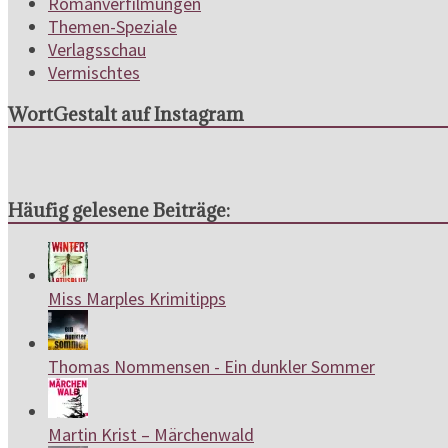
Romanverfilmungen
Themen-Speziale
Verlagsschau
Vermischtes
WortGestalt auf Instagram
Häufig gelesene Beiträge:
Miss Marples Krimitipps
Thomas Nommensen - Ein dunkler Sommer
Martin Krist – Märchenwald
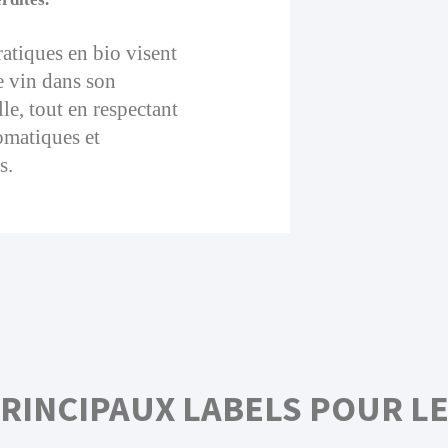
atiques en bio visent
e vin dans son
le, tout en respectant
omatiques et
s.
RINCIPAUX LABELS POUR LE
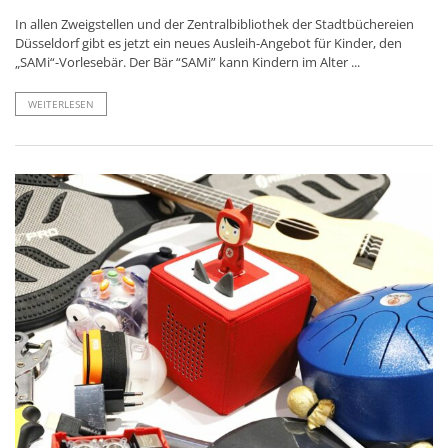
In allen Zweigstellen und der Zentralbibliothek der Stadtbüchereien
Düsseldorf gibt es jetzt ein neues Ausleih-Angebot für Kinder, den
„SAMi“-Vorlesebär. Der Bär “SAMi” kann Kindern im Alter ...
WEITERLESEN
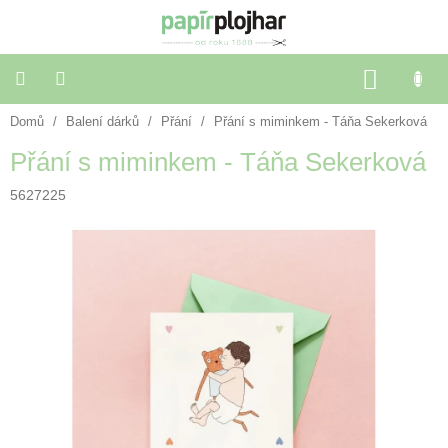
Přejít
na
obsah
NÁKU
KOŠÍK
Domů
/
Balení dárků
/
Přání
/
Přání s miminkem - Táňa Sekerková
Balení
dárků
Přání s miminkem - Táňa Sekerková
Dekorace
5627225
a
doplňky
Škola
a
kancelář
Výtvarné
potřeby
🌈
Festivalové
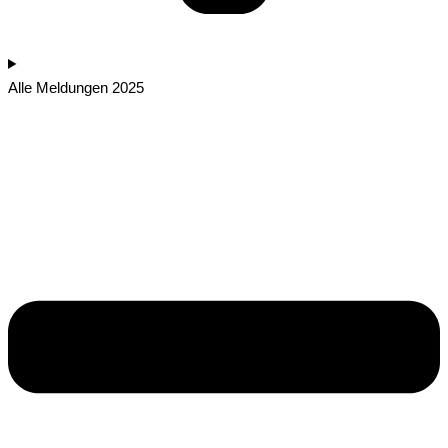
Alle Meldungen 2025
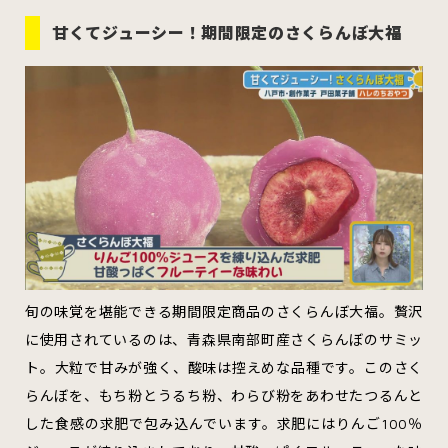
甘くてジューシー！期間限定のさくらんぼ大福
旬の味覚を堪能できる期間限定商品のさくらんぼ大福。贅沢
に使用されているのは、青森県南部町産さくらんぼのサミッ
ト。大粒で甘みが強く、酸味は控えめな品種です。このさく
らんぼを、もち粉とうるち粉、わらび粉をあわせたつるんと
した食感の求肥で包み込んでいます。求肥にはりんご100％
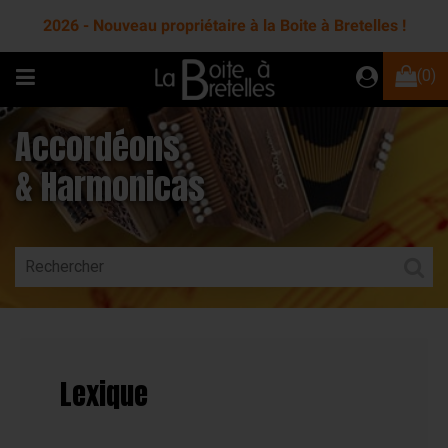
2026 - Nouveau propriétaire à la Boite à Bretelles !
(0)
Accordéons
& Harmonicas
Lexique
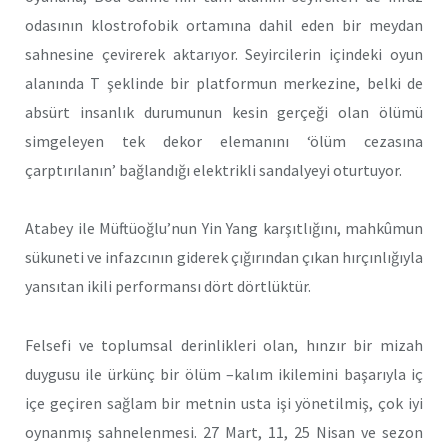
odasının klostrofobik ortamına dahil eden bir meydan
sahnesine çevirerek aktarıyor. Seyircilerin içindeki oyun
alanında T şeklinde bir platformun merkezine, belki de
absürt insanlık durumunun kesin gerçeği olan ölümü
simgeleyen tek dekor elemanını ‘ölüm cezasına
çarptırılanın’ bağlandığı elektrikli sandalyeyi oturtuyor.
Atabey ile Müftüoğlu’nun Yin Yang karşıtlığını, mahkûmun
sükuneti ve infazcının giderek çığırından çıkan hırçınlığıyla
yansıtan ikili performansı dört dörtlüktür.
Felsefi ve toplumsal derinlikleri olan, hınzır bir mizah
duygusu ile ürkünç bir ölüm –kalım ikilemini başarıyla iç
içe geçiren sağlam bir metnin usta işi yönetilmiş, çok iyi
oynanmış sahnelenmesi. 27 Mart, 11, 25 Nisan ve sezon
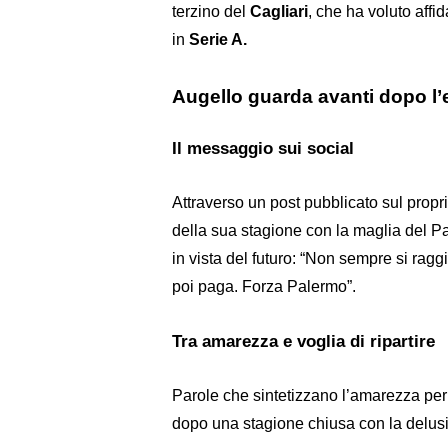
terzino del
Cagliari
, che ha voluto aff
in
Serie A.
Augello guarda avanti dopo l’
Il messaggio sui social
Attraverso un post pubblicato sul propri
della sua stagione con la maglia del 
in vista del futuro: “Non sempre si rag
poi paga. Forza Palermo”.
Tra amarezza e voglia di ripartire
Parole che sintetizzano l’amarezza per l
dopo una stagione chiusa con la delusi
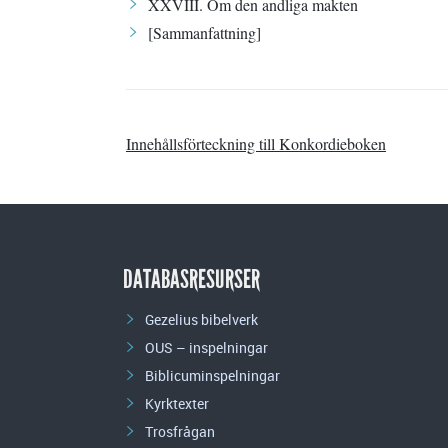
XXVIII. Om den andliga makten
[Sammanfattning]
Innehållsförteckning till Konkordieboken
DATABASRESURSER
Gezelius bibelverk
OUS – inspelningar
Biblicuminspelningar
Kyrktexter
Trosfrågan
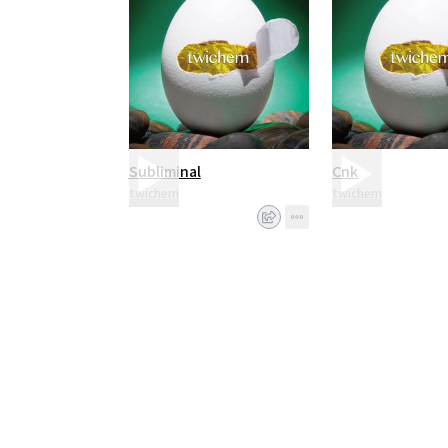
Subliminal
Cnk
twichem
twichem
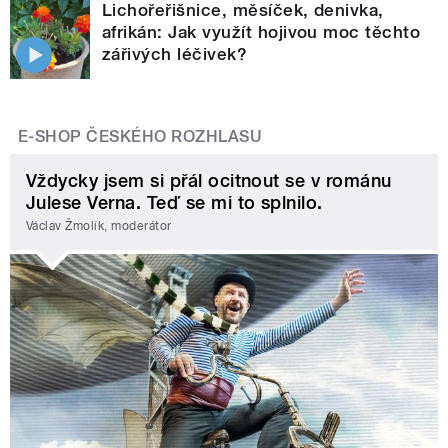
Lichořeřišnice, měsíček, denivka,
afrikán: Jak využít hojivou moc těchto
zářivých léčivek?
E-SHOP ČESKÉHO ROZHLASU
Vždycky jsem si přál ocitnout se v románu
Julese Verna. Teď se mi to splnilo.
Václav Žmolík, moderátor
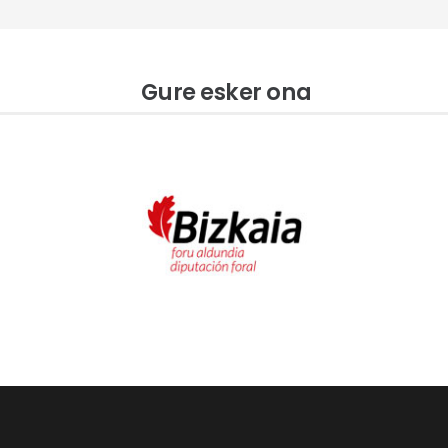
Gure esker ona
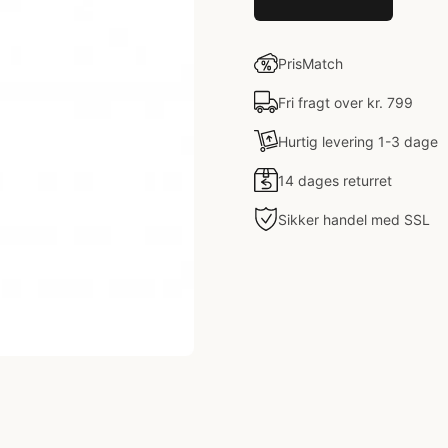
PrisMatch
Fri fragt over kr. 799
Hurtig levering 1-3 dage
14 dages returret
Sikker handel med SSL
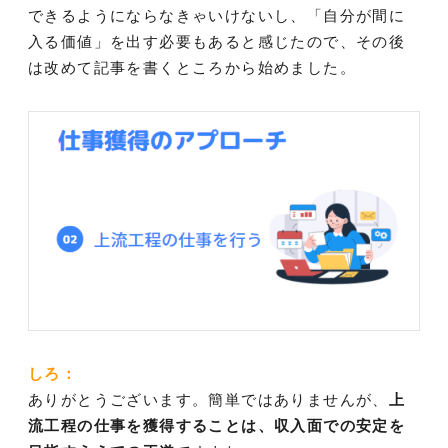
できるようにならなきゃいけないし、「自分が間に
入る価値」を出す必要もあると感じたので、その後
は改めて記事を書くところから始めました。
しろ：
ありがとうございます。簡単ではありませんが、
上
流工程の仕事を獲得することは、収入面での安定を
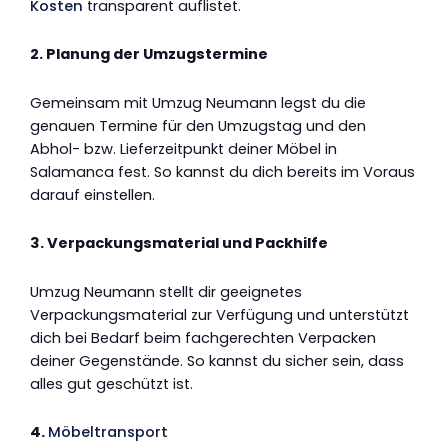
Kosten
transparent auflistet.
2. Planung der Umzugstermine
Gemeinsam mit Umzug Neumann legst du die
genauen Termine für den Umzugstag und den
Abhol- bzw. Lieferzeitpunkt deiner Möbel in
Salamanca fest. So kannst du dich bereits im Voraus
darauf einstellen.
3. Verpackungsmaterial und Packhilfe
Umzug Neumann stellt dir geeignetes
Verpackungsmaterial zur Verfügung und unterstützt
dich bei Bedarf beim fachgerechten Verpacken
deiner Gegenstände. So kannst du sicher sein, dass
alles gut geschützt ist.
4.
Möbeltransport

++++++++++

What needs to be done
Only a number is expected: how many lines of the data include the string "deiner".

Exercise output
2